Exercise directions: Give again, word for word, each line below starting at the one that contains "backend servers (for example, directing /api" and ending at the one that contains "access logs, performance".

Data to process:

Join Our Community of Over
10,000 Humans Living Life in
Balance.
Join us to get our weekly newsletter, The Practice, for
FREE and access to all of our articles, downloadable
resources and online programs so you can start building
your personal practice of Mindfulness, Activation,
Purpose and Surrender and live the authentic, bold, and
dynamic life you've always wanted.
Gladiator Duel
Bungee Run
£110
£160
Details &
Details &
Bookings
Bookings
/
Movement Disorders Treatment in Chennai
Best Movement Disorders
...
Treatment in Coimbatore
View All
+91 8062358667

--

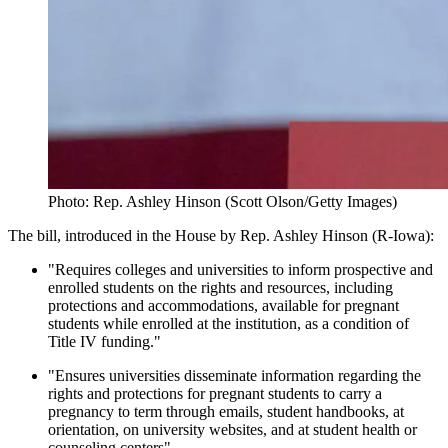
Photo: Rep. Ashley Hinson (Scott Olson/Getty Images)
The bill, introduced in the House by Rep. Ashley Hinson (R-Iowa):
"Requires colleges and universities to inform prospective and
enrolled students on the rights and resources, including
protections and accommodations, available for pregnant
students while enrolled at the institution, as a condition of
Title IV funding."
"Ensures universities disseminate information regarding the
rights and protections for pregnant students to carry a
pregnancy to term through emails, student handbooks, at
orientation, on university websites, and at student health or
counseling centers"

==

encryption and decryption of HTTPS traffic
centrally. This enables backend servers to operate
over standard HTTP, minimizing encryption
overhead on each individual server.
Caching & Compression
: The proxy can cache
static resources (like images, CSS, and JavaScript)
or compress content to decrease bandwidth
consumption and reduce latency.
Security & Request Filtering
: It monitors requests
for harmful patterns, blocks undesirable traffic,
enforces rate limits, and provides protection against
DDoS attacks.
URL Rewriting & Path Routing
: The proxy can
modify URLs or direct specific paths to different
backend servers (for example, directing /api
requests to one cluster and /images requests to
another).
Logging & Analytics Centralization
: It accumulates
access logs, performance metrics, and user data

Task result:
backend servers (for example, directing /api
requests to one cluster and /images requests to
another).
Logging & Analytics Centralization
: It accumulates
access logs, performance metrics, and user data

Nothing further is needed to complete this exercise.